Predictive analysis: what is important to know

Predictive analysis

Predictive analysis can be define as “the practice of extracting information from existing data sets in order to determine models and predict future results and trends."

The term was first used by Matt Cutler in 2003, from the desire to transform raw data into useful information that could be used not only to understand past models and trends, but also to accurately predict future results.


Predictive analysis is closely linked to data mining and machine learning, as it uses data models to make forecasts, where machines acquire historical and current information and apply it to a predictive model.

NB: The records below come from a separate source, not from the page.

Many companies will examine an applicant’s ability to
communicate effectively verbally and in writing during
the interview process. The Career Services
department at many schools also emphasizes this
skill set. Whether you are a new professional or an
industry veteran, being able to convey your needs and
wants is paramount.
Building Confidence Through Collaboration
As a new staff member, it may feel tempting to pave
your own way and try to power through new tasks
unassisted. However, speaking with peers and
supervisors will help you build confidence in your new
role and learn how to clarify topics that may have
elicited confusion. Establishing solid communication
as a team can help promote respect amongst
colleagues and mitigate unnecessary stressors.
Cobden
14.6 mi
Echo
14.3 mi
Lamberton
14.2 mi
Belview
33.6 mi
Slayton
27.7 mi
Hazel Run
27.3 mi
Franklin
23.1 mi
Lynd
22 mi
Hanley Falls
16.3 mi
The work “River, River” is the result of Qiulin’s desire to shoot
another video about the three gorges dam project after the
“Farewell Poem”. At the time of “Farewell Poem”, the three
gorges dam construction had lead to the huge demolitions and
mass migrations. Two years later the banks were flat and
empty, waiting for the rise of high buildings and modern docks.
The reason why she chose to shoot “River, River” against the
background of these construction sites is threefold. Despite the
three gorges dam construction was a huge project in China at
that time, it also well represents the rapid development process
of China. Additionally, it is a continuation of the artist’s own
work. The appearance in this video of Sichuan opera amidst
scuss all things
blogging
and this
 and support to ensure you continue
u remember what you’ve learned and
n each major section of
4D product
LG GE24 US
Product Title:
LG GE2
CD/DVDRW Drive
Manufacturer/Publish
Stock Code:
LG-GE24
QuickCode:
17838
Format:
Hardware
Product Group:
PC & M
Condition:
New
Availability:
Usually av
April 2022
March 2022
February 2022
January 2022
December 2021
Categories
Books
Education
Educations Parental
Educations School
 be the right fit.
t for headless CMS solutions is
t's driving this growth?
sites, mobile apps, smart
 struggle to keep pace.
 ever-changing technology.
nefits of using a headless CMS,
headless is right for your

This model does not tell you what will happen in the future. No one knows exactly what will happen tomorrow, or in a week.


Rather he says that a certain event has a certain probability of happening. And this depends on the variables that influence the analyzed problem.

The greater the accuracy of the model used by predictive analysis, the greater the probability that a given event will happen in the immediate future.


For this reason, predictive analysis involves the search for significant relationships between the variables and the representation of these relationships in the models.

The variables that are analyzed can be distinguished in:

·    Response variables, which indicate things we are trying to predict.

·    Explanatory variables or predictors, which indicate things that we observe, manipulate or control and that could relate to the answer.

 

Having seen the importance of variables and the predictive model for predictive analysis, let us now see that it can be considered:

· Based on the type of analysis approach being used;

· Based on the response that is provided to the analyst.

 

Approaches to predictive analysis


According to Thomas W. Miller, author of the book Modeling Techniques in Predictive Analytics, there are essentially three general approaches to research and modeling used in predictive analysis:


1)  Traditional approach: It involves defining a specific theory or model, which is based on statistical methods, such as linear regression and logistic regression. The construction of the model involves adaptation to the data and their control with diagnostics. These models are then validated before use.

 

 

2) Adaptable data approach: In this case we start with the data looking for useful predictors. Theories or models are not considered at the moment before performing the analysis.

 

Data adaptation methods adapt to the available data, representing non-linear relationships and interactions between variables. The data then determines the model. As with traditional models, adaptive data models are validated before using them to make predictions.

 

3) Model-dependent approach: Model-dependent research is the third approach. Start by specifying a model and use this model to generate data, forecasts or recommendations. When using such an approach, models are improved by comparing the data generated with real data. One wonders if simulated consumers, companies and markets behave like real consumers, companies and markets. Comparison with real data serves as a form of validation.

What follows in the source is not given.